Dr. Gilad Langer: Yes, of course, and this is the age-old adage that in order to have change, you need a crisis for change. Now there’s plenty of examples of that. So industries that are doing well, and I equate the crisis to profit margins, right? So industries that are doing well with healthy profit margins, they naturally will not have a hard time with change. So what we see is that actually industries where the profit margins are low, they are actually much more open to adopting change at a faster rate than industries where, so let’s take life sciences, even within life sciences. We went through the pandemic, and they’re making good profits right now. And so it’s funny because they are at the leading edge of finding new therapies and new ways to create things. But when you say, ‘Hey, let’s put in some new technologies in your manufacturing plant,’ they go, ‘No, we’re doing well, thank you.’ But then if you go to a producer of antibiotics in a third world country with heavy competitive pressure, they’re very open to change. And I think you see their crowd. So, food and beverage where profit margins are very, very thin, CPG. Some assembly introduced like a retail assembly that’s electronic or something, they’re open to that because they have their profit margins are low in a heavy competitive space.

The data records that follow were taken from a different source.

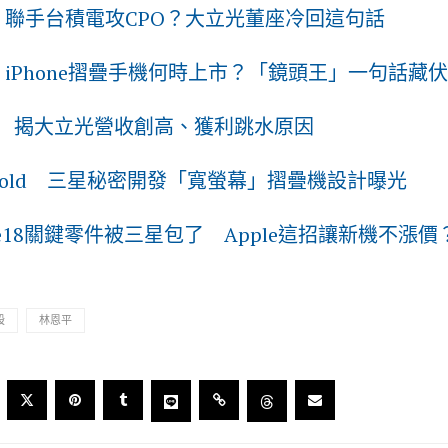
》聯手台積電攻CPO？大立光董座冷回這句話
iPhone摺疊手機何時上市？「鏡頭王」一句話藏
 揭大立光營收創高、獲利跳水原因
e Fold 三星秘密開發「寬螢幕」摺疊機設計曝光
Phone18關鍵零件被三星包了 Apple這招讓新機不漲價
股
林恩平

An industry where they’re highly automated, for example, semiconductor, there’s more resistance there to change. So it really depends on the industry. You have to look at it from a kind of a profit margin, competitive pressure type of scenario — where the crisis is.
Daniel Langley: Yeah, that makes sense. So, in some respects, it’s almost counterintuitive as well, isn’t it? The whole ‘things are going well, so we don’t need to change.’ I’m sure that’s what the automotive manufacturers thought as well for a long time.
Dr. Gilad Langer: Yeah, exactly. Well, there was a crisis there for sure, and there are many examples of that in the third industrial revolution that came about. And I would equate that — it’s a combination of the Lean movement together with the advent of the PLC. You know, the American car industry was in crisis. They were getting beat by the Japanese, and they had to change. So the semiconductor went through the same cycle in 2001, and it’s one of the most advanced, highly automated industries in the world … Lean industries in the world right now. But that was a crisis that caused that.
Daniel Langley: It’s an interesting one when you take that step back and look at the bigger picture, as you say, from the crisis and those companies that are on that curve versus maybe not. My next question was going to be around some of the common challenges that you face. So someone like yourself and kind of educating the customer, but also kind of relaying a little bit of some of the adoption that they want to have. Is there a common thread and theme on the kind of challenges that manufacturers are having that you’re seeing?”
Dr. Gilad Langer: Yes, there is, for sure, and there’s also an industry perspective. So there’s this, I’m going to try and generalize. So the whole notion of democratization is a bit, is hard for them to grasp. It’s intuitive in a way, but we’re so set in our ways and the way we operate with integrators, etc. If you want to put a new machine in, you call your supplier and your integrator, and they come in, they put a turnkey and go on, right? If you need to change something, you have to go back to your supplier to change it for you. Now comes this notion that, well, you don’t have to. You can actually build these automations yourself. That’s surprising. And then, so there’s a bit of a mindset shift there as it comes around. Paper is still pretty prevalent. The transformation of paper to digital is still problematic. It was problematic in Industry 3.0. People have to get their heads out of the paper or out of the Excel sheet. I think that that’s pretty relevant from that perspective. But the other things are things like augmented reality, the use of vision cameras. Sometimes I even get surprised just by the fact that people think it’s so expensive. So you would say, ‘Well, why don’t we put a sensor on the line or the camera to look at something?’ And the immediate reaction is, ‘Well, like three, four thousand dollars. We need to go buy something again.’ No, you can go on Amazon at sixty dollars, and the sensor, I think, is $13.
Daniel Langley: Okay, wow.
Dr. Gilad Langer: And there’s a bit of like, ‘Well, no, but that’s not industrial grade.’ And yet, yes, it is. Actually, you can use it, right? And it’s a mindset. There’s a whole mindset shift that goes around how easy it is. At the bottom, it’s how easy and how you do things. But it’s also a very, very easy way to prove value because that’s an order of magnitude productivity gain. The fact that it’s automatically cheaper and order of magnitude faster to get to the point where you can get value, that’s the order of magnitude gain. That’s what we’re looking for. So that’s a way to check if technology truly is Industry 4.0.
Daniel Langley: I mean, that’s a really interesting one. And most companies would assume that you’re going to charge, as you say, five, six grand for a sensor or a camera. And when you highlight for such a small amount, you can really start to see some return on value. That makes a lot of sense. Yeah, can we talk about … sorry, go ahead.
Dr. Gilad Langer: I’d say I just want to bring another example when, if you recall, Scalar Systems when they came around, the Wonderwares of the world, that story. It’s kind of similar to this. They put these industrial systems on Windows computers, which were cheap at the time. Before that, you had to have dedicated systems and advanced system. And there was a sense, again, of the same scenario. It’s like you cannot put an industrial system on a cheap computer, right? That was what they were saying.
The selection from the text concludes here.